Янсен приложил спичку к чашечке трубки и добавил уголком рта:
— Совершенно невероятные знания для морского офицере, как лейтенант, наверное, согласится первым?
— Янсен — сказал Джего. — Вали к дьяволу отсюда.
Янсен удалился, а Джего повернулся и обнаружил широкую улыбку Петерсена.
— Ты тоже шагай! Я возьму управление!
— Конечно, лейтенант!
Петерсен вышел и Джего потянулся за другой сигаретой. Пальцы перестали дрожать. Когда корабль поднимался но очередной волне, дождь брызгал в окно, и с удивлением он осознал, что наслаждается, несмотря на ноющую спину и постоянную усталость, которая, должно быть, длиться уже годы.
Харри Джего было двадцать пять, но выглядел он на десять лет старше, даже в хороший день, чему бы вряд ли удивился тот, кто заглянул в его военный послужной список.
Он бросил Йейл в марте 1941 года, чтобы вступить во флот, и был направлен на торпедный катер, входивший во вторую эскадру во время компании на Соломоновых островах.

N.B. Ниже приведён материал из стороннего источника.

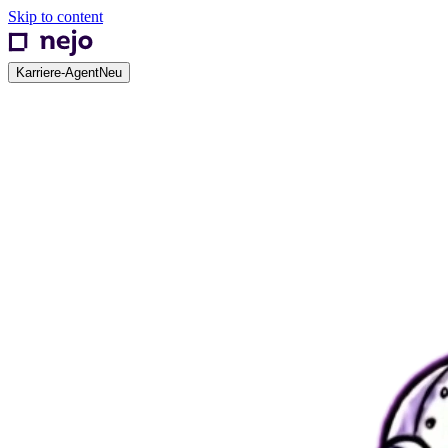
Skip to content
Karriere-Agent
Neu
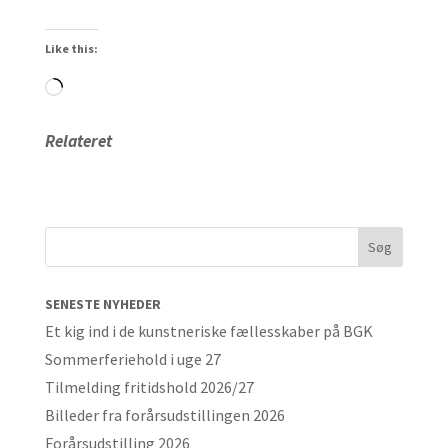
Like this:
Loading…
Relateret
SENESTE NYHEDER
Et kig ind i de kunstneriske fællesskaber på BGK
Sommerferiehold i uge 27
Tilmelding fritidshold 2026/27
Billeder fra forårsudstillingen 2026
Forårsudstilling 2026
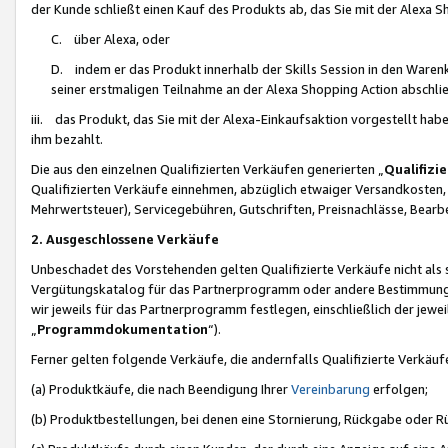
der Kunde schließt einen Kauf des Produkts ab, das Sie mit der Alexa 
C. über Alexa, oder
D. indem er das Produkt innerhalb der Skills Session in den Waren
seiner erstmaligen Teilnahme an der Alexa Shopping Action abschlie
iii. das Produkt, das Sie mit der Alexa-Einkaufsaktion vorgestellt ha
ihm bezahlt.
Die aus den einzelnen Qualifizierten Verkäufen generierten „
Qualifizi
Qualifizierten Verkäufe einnehmen, abzüglich etwaiger Versandkosten
Mehrwertsteuer), Servicegebühren, Gutschriften, Preisnachlässe, Bear
2. Ausgeschlossene Verkäufe
Unbeschadet des Vorstehenden gelten Qualifizierte Verkäufe nicht als
Vergütungskatalog für das Partnerprogramm oder andere Bestimmungen,
wir jeweils für das Partnerprogramm festlegen, einschließlich der jewe
„
Programmdokumentation
“).
Ferner gelten folgende Verkäufe, die andernfalls Qualifizierte Verkä
(a) Produktkäufe, die nach Beendigung Ihrer
Vereinbarung
erfolgen;
(b) Produktbestellungen, bei denen eine Stornierung, Rückgabe oder R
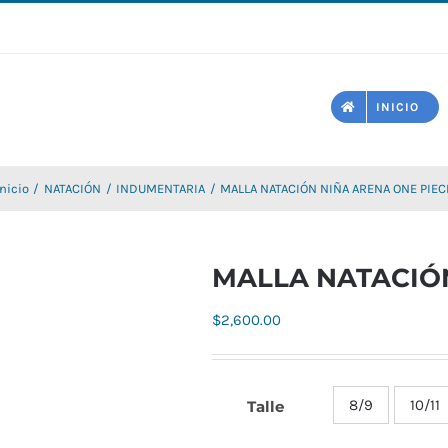
INICIO
Inicio
NATACIÓN
INDUMENTARIA
MALLA NATACIÓN NIÑA ARENA ONE PIEC
MALLA NATACIÓN
$
2,600.00
8/9
10/11
Talle

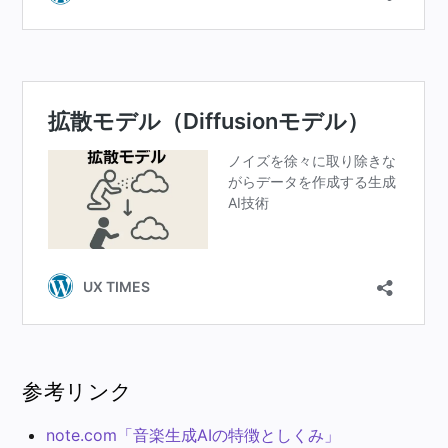
参考リンク
note.com「音楽生成AIの特徴としくみ」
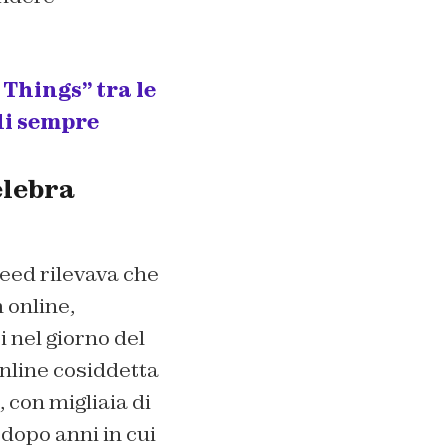
 Things” tra le
di sempre
elebra
eed rilevava che
 online,
 nel giorno del
nline cosiddetta
 con migliaia di
 dopo anni in cui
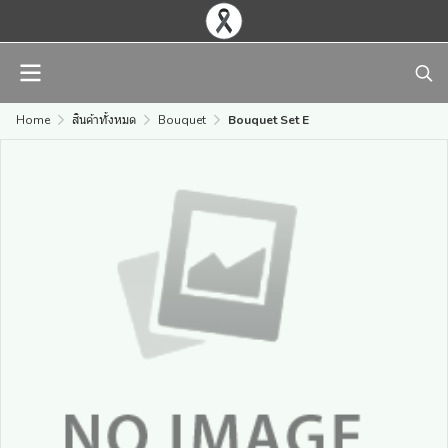
Home
สินค้าทั้งหมด
Bouquet
Bouquet Set E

Битва за Гуадалканал длилась шесть месяцев. Джего вошел в нее хрустящим, чистеньким девятнадцатилетним энсином, а вышел младшим лейтенантом с Военно-морским крестом, потеряв два судна.
Потом вторую эскадру переформировали и направили в Англию по настоятельному требованию Штаба Стратегических Сил для высадки американских агентов на французское побережье и вывоза их оттуда. Джего снова выжил, на этот раз в Английском Канале, в непрестанной битве лоб в лоб с немецкими катерами возле Шербура. Он выжил даже в день-Д в аду Омаха-Бич.
Наконец, его везение кончилось 28 июня, когда катера атаковали конвой американских десантных сил, ждавший в заливе Лайм приказа пересечь Английский Канал. Джего пришел из Портсмута с сообщениями и оказался лицом к лицу с шестью лучшими кораблями, которых смогло найти Кригсмарине. В незабываемой десятиминутной стычке он потопил одно, повредил другое вражеское судно, потерял пять человек команды и закончил бой в воде с шрапнелью в левом бедре и правой щекой, разъятой до кости.
Когда в августе он, наконец, вышел из госпиталя, ему дали всех, кто остался от старой команды — девять человек, и новую работу: отдых, в котором он сильно нуждался, исполняя роль почтальона на Гебридах между различными американскими и британскими станциями погоды и другими такими же организациями на островах, плавая на довоенном корабле, гордости королевских ВМС, который начинал рассыпаться на куски, когда пытался превысить скорость в двенадцать узлов. Кто-то из прежних владельцев под перилами мостика написал название: «Мертвая Точка», что можно было понимать по- разному.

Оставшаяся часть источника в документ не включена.